I actually think this would be fairly trivial.

For both practical and legal reasons, I think the way to do this would be to
have generic search/download/manage tool with a pluggable backend. Then,
anybody can write a plugin to scrape a particular host, and users can freely
download plugins.

This prevents the project from directly engaging in copyright infringement
("we make the tool. Sue the plugin creators, if you can find them.") and
distributes the task of hosting the files.

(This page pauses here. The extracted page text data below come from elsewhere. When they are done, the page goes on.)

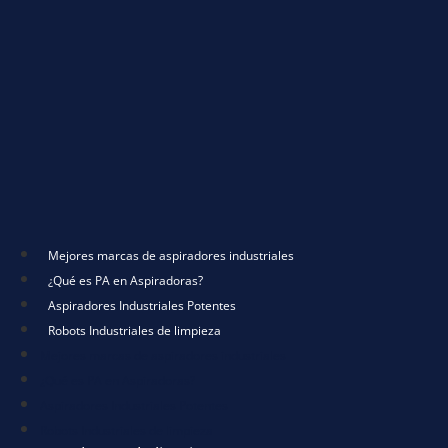
Mejores marcas de aspiradores industriales
¿Qué es PA en Aspiradoras?
Aspiradores Industriales Potentes
Robots Industriales de limpieza
Mejores marcas de aspiradores industriales
¿Qué es PA en Aspiradoras?
Aspiradores Industriales Potentes
Robots Industriales de limpieza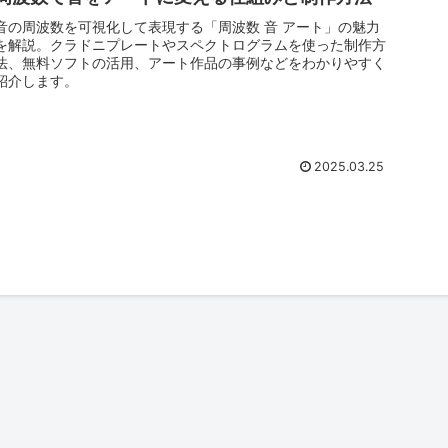
音の周波数を可視化して表現する「周波数 音 アート」の魅力
を解説。クラドニプレートやスペクトログラムを使った制作方
法、無料ソフトの活用、アート作品の事例などをわかりやすく
紹介します。
2025.03.25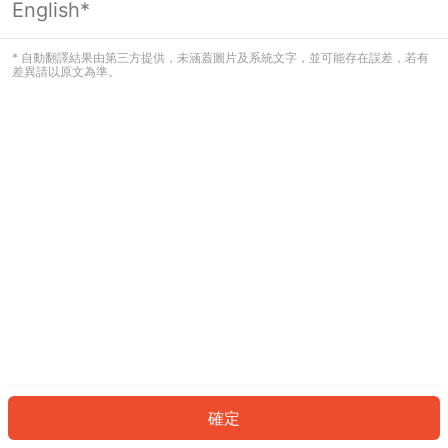
English*
發生錯誤！請登入並再試一次或回到主
頁。
* 自動翻譯結果由第三方提供，未涵蓋圖片及系統文字，並可能存在誤差，若有
差異請以原文為準。
登入
返回首頁
確定
ID: 245ca5f118a-47d7-453e-ad89-030804f01527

Besides, there are many free sources (e.g. PLoS) from which to start, and
there are already huge publication database dumps on bittorrent.

------
joesmo
This is an excellent argument for piracy as a learning tool and against the
current trend in copyright law (see TPP, etc.). I really see no difference
between this and someone pirating content with the intent to learn (like my
teenage self). I wish our society did more to encourage the extremely few
people who actually want to learn, want to better themselves, and have
something to contribute to society instead of criminalizing their activities.
It'd be one thing if the government provided alternatives, but at least in the
US, you won't even get taught basic math properly in many schools, let alone
anything that might actually stimulate minds. Is it any wonder then that the
government does so much to protect the "intellectual property" (whatever that
means) rights of corporations but does nothing to protect the IP rights to
scientific research, including research paid for? Even a simple law, requiring
government funded research to be publicly, freely available would go a long
way, assuming it actually was freely available, not 'freely available for $50
/ paper' or whatever the lawmakers want to redefine 'freely' to mean.

------
robotkilla
> The original tweet is deleted, so there's no public record of the paper
> changing hands.

Why is it assumed that there is no public record of the paper changing hands?
They tweet the request publicly, so it stands to reason that someone is paying
attention and archiving. I suppose the key word here is "public", but I'm not
sure why that matters if the goal is covering up illegal activity.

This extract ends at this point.